20.4 There MUST BE a LOGICAL vector on both sides of the & (and also the | see below)

# Refer to the final answer to the question above.
students [  test1 >= 85  &  test2 >= 85       ]   # CORRECT ANSWER
[1] "carla" "ed"   
#,,,,,,,,,,,,,,,,,,,,,,,,,,,,,,,,,,,,,,,,,,,,,,,,,,,,,,,,,,,,,,,,,,,,,,,,,,,,,,
# WARNING
#
# You must have an expression that results in a LOGICAL vector on both
# sides of the &. In the code below, test1 is NOT a logical vector but it
# appears on the left side of the &. This is WRONG.
#
#       # WRONG!
#       # students [ test1 & test2 >= 85 ]    # WRONG WRONG WRONG !!! DONT DO THIS !!!
#
# The right hand side of the & is OK - it is test2>=85 which is a logical vector.
# The correct way to write this code is as was done above:
# 
#       students [  test1 >= 85  &  test2 >= 85       ]   # CORRECT ANSWER
#,,,,,,,,,,,,,,,,,,,,,,,,,,,,,,,,,,,,,,,,,,,,,,,,,,,,,,,,,,,,,,,,,,,,,,,,,,,,,,


# CORRECT ANSWER (already shown above)
students[ test1 >= 85 & test2 >= 85 ]
[1] "carla" "ed"   
# WRONG ANSWER _ DONT DO THIS !!!
students [ test1 & test2 >= 85 ]    # WRONG WRONG WRONG !!! DONT DO THIS !!!
[1] "carla" "dana"  "ed"   
#   original;           students [  test1 & test2 >= 85 ]    # WRONG WRONG WRONG !!! DONT DO THIS !!!
#   replace values:     students [   c(90,    88,   87,     84,    92) & c(70,    80,   90,     94,    100) >= c(85,85,85,85,85)]    # WRONG WRONG WRONG !!! DONT DO THIS !!!
#  >=                   students [   c(90,    88,   87,     84,    92) & c(70>=85,80>=85, 90>=85, 94>=85,100>=85)]  
#                       students [   c(90,    88,   87,     84,    92) & c(FALSE,FALSE,TRUE,TRUE,TRUE)]  
# convert #rs to logicals: students [   c(TRUE,TRUE,TRUE,TRUE,TRUE) & c(FALSE,FALSE,TRUE,TRUE,TRUE)]  
#                          students [   c(FALSE,FALSE,TRUE,TRUE,TRUE) ] 
#                          "carla" "dana" "ed"

20.5 –PRACTICE–

#----------------------------------------------------------------------------.
# QUESTIONS
#
# Answer the questions below using the following data.
# test1, test2 and students are parallel vectors.
# Your answers must work even if the actual numbers and names were different.
#----------------------------------------------------------------------------.
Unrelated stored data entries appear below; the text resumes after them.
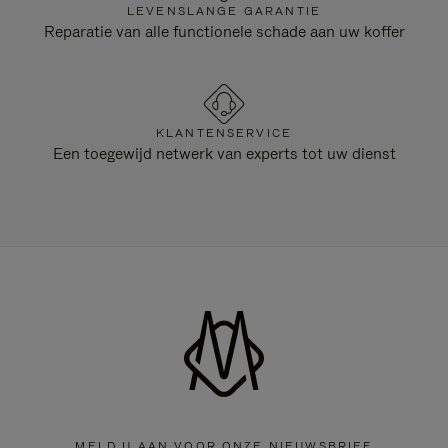
LEVENSLANGE GARANTIE
Reparatie van alle functionele schade aan uw koffer
KLANTENSERVICE
Een toegewijd netwerk van experts tot uw dienst
MELD U AAN VOOR ONZE NIEUWSBRIEF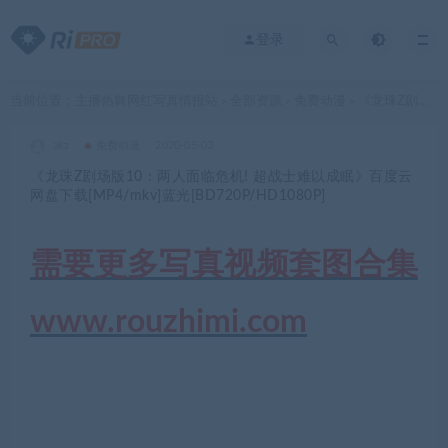
登录
当前位置：
主播热舞网红写真情报站
全部资源
免费动漫
《龙珠Z剧场版10：两人面临危机! 超战士难以成眠》百度云网盘下载[MP4/mkv]蓝光[BD720P/HD1080P]
>
>
>
akz
免费动漫
2020-05-03
《龙珠Z剧场版10：两人面临危机! 超战士难以成眠》百度云
网盘下载[MP4/mkv]蓝光[BD720P/HD1080P]
需要更多写真视频套图合集
www.rouzhimi.com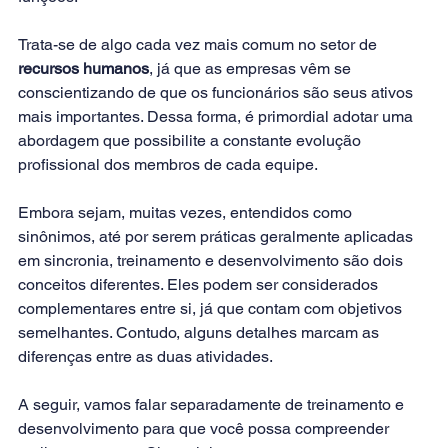
Trata-se de algo cada vez mais comum no setor de 
recursos humanos
, já que as empresas vêm se 
conscientizando de que os funcionários são seus ativos 
mais importantes. Dessa forma, é primordial adotar uma 
abordagem que possibilite a constante evolução 
profissional dos membros de cada equipe.
Embora sejam, muitas vezes, entendidos como 
sinônimos, até por serem práticas geralmente aplicadas 
em sincronia, treinamento e desenvolvimento são dois 
conceitos diferentes. Eles podem ser considerados 
complementares entre si, já que contam com objetivos 
semelhantes. Contudo, alguns detalhes marcam as 
diferenças entre as duas atividades.
A seguir, vamos falar separadamente de treinamento e 
desenvolvimento para que você possa compreender 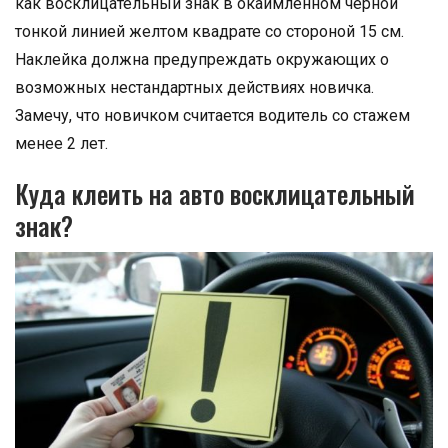
как восклицательный знак в окаймлённом черной
тонкой линией желтом квадрате со стороной 15 см.
Наклейка должна предупреждать окружающих о
возможных нестандартных действиях новичка.
Замечу, что новичком считается водитель со стажем
менее 2 лет.
Куда клеить на авто восклицательный
знак?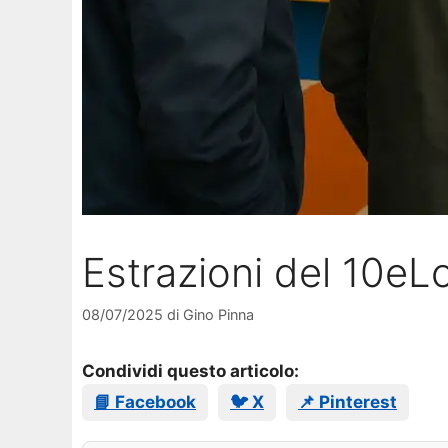
Estrazioni del 10eL
08/07/2025
di
Gino Pinna
Condividi questo articolo:
📘 Facebook
🐦 X
📌 Pinterest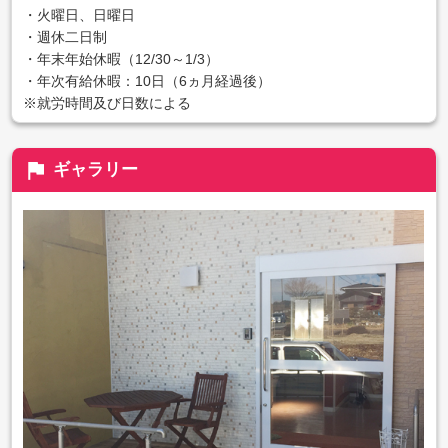
・火曜日、日曜日
・週休二日制
・年末年始休暇（12/30～1/3）
・年次有給休暇：10日（6ヵ月経過後）
※就労時間及び日数による
flag
ギャラリー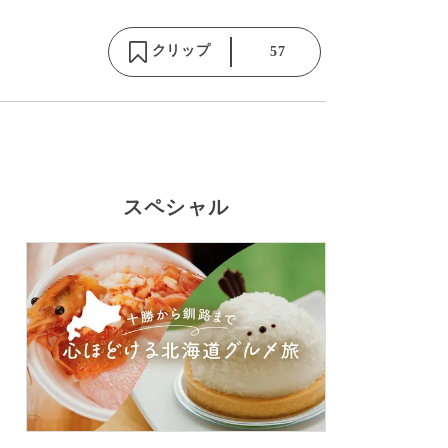
クリップ
57
スペシャル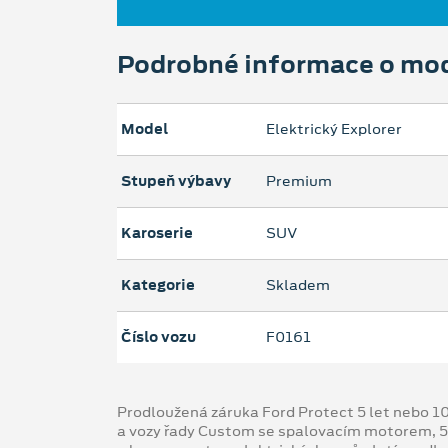
Podrobné informace o mo
Model
Elektrický Explorer
Stupeň výbavy
Premium
Karoserie
SUV
Kategorie
Skladem
Číslo vozu
F0161
Prodloužená záruka Ford Protect 5 let nebo 1
a vozy řady Custom se spalovacím motorem, 5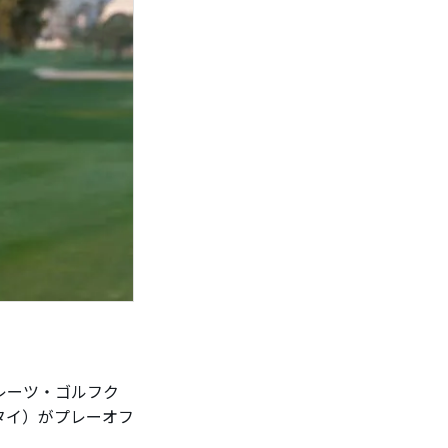
レーツ・ゴルフク
タイ）がプレーオフ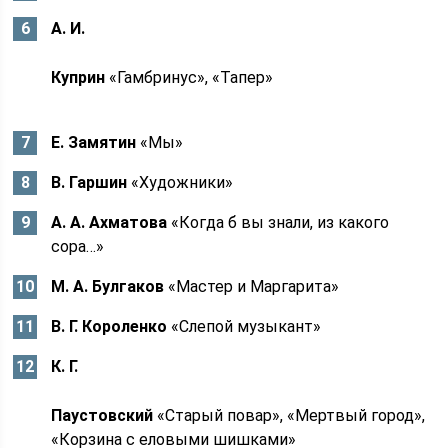
А. И.
Куприн
«Гамбринус», «Тапер»
Е. Замятин
«Мы»
В. Гаршин
«Художники»
А. А. Ахматова
«Когда б вы знали, из какого
сора…»
М. А. Булгаков
«Мастер и Маргарита»
В. Г. Короленко
«Слепой музыкант»
К. Г.
Паустовский
«Старый повар», «Мертвый город»,
«Корзина с еловыми шишками»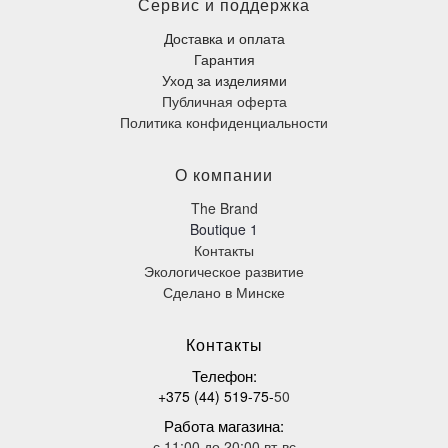
Сервис и поддержка
Доставка и оплата
Гарантия
Уход за изделиями
Публичная оферта
Политика конфиденциальности
О компании
The Brand
Boutique 1
Контакты
Экологическое развитие
Сделано в Минске
К
онтакты
Телефон
:
+375 (44) 519-75-
50
Работа магазина:
с 11:00 до 20:00 вт-вс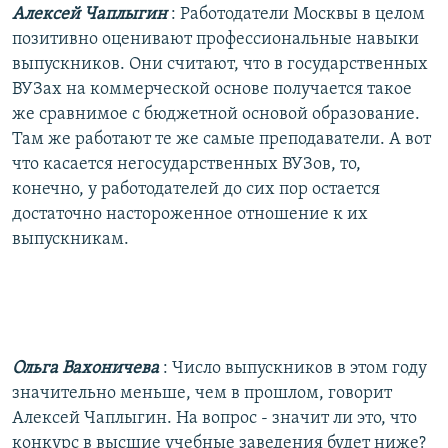
Алексей Чаплыгин
: Работодатели Москвы в целом
позитивно оценивают профессиональные навыки
выпускников. Они считают, что в государственных
ВУЗах на коммерческой основе получается такое
же сравнимое с бюджетной основой образование.
Там же работают те же самые преподаватели. А вот
что касается негосударственных ВУЗов, то,
конечно, у работодателей до сих пор остается
достаточно настороженное отношение к их
выпускникам.
Ольга Вахоничева
: Число выпускников в этом году
значительно меньше, чем в прошлом, говорит
Алексей Чаплыгин. На вопрос - значит ли это, что
конкурс в высшие учебные заведения будет ниже?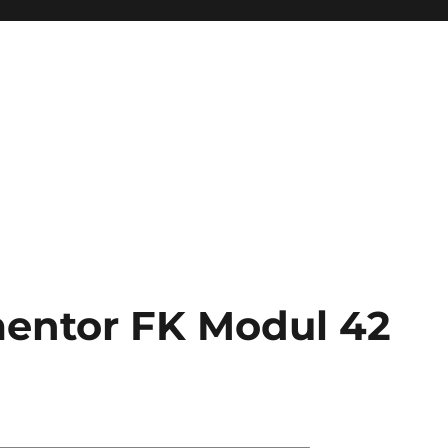
entor FK Modul 42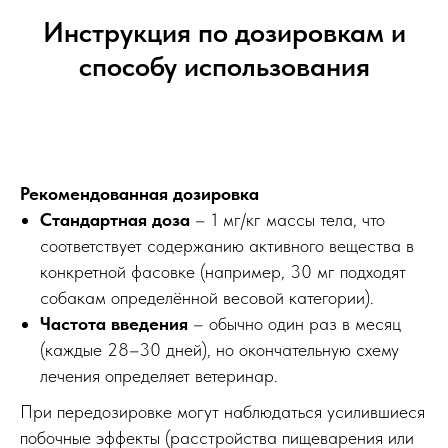
Инструкция по дозировкам и
способу использования
Рекомендованная дозировка
Стандартная доза
– 1 мг/кг массы тела, что
соответствует содержанию активного вещества в
конкретной фасовке (например, 30 мг подходят
собакам определённой весовой категории).
Частота введения
– обычно один раз в месяц
(каждые 28–30 дней), но окончательную схему
лечения определяет ветеринар.
При передозировке могут наблюдаться усилившиеся
побочные эффекты (расстройства пищеварения или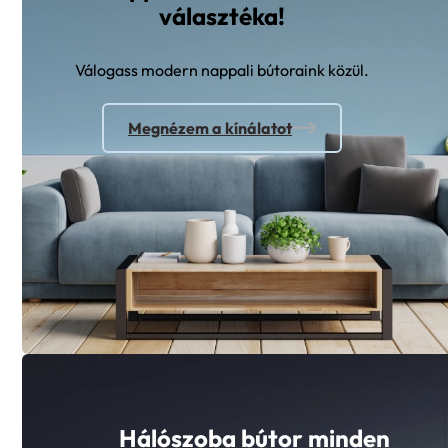
Nappali bútorok széles
választéka!
Válogass modern nappali bútoraink közül.
Megnézem a kínálatot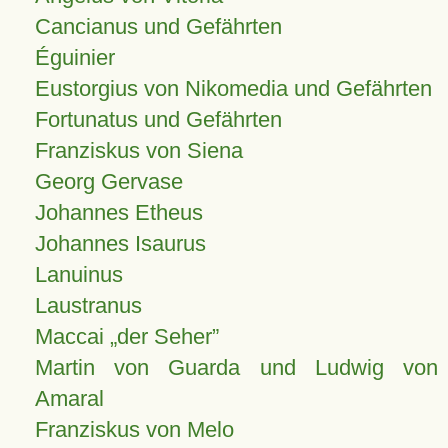
Cancianus und Gefährten
Éguinier
Eustorgius von Nikomedia und Gefährten
Fortunatus und Gefährten
Franziskus von Siena
Georg Gervase
Johannes Etheus
Johannes Isaurus
Lanuinus
Laustranus
Maccai „der Seher”
Martin von Guarda und Ludwig von
Amaral
Franziskus von Melo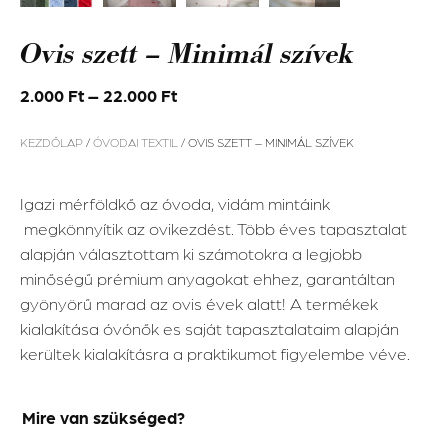
Ovis szett – Minimál szívek
2.000
Ft
–
22.000
Ft
KEZDŐLAP
/
ÓVODAI TEXTIL
/ OVIS SZETT – MINIMÁL SZÍVEK
Igazi mérföldkő az óvoda, vidám mintáink
megkönnyítik az ovikezdést. Több éves tapasztalat
alapján választottam ki számotokra a legjobb
minőségű prémium anyagokat ehhez, garantáltan
gyönyörű marad az ovis évek alatt! A termékek
kialakítása óvónők es saját tapasztalataim alapján
kerültek kialakításra a praktikumot figyelembe véve.
Mire van szükséged?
test1   =  c(90,    88,   87,     84,    92)
test2   =  c(70,    80,   90,     94,    100)
students = c("abe","bob","carla","dana","ed")
# QUESTION - Write a command to show the names of the students
# who got in the 80's on test1.
students [ test1 >= 80 & test1 < 90 ]
[1] "bob"   "carla" "dana" 
# QUESTION - Write a command to show the names of the students
# who got in the 80's on test2.
students [ test2 >= 80 & test2 < 90 ]
[1] "bob"
# QUESTION - Write a command to show the names of the students
# who got in the 80's on both test1 and on test2.
students [ (test1 >= 80 & test1 < 90) & (test2 >= 80 & test2 < 90)]
[1] "bob"
# The following also works since it doesn't matter in this case 
# which & happens first.
students [ test1 >= 80 & test1 < 90 & test2 >= 80 & test2 < 90]
[1] "bob"
students [ test1 >= 80 & (test1 < 90 & test2 >= 80) & test2 < 90]
[1] "bob"

20.6 The | operator      (NOTE: | is pronouced “or”)

#--------------------------------------------------------   
# The | operator    
#   
# |  operator (pronounced "or") is used to combine two different conditions.    
# The symbol is a vertical line or bar (often drawn with a small break in the line) 
# It is found on every standard computer keyboard - just look for it.   
# On my keyboard it is below the backspace, on the same key as the backslash character. 
#   
# The symbol is often referred to as a "pipe character" by technologists.   
# (The reason it is called a "pipe" by technologists originated with the    
#  Unix operating system but it beyond the scope of what we are discussing now  
#  and I don't want to confuse you more than necessary :) ...   
#   
# Result is TRUE when either x or y are TRUE or when both are TRUE.     
# Otherwise, the result is FALSE (i.e. the result is only FALSE when both x and y are FALSE)    
#   
#  TRUTH TABLE: 
#   
#                     (result)  
#        x       y       x|y    
#      -----   -----    -----
#      TRUE    TRUE     TRUE    
#      TRUE    FALSE    TRUE    
#      FALSE   TRUE     TRUE    
#      FALSE   FALSE    FALSE   
#--------------------------------------------------------

TRUE | TRUE   # TRUE    
[1] TRUE
TRUE | FALSE  # TRUE    
[1] TRUE
FALSE | TRUE  # TRUE    
[1] TRUE
FALSE | FALSE # FALSE
[1] FALSE
# An example with the recycling rule    

c(TRUE, FALSE) | c(FALSE, FALSE, FALSE, TRUE)   
[1]  TRUE FALSE  TRUE  TRUE
# original:     c(TRUE, FALSE) | c(FALSE, FALSE, FALSE, TRUE)   
# recycling:    c(TRUE, FALSE, TRUE, FALSE) | c(FALSE, FALSE, FALSE, TRUE)  
#               c(TRUE|FALSE, FALSE|FALSE, TRUE|FALSE, FALSE|TRUE)  
# final result:     TRUE         FALSE       TRUE        TRUE   



# This also works with multiple vectors (same as above with addition of a 3rd vector)   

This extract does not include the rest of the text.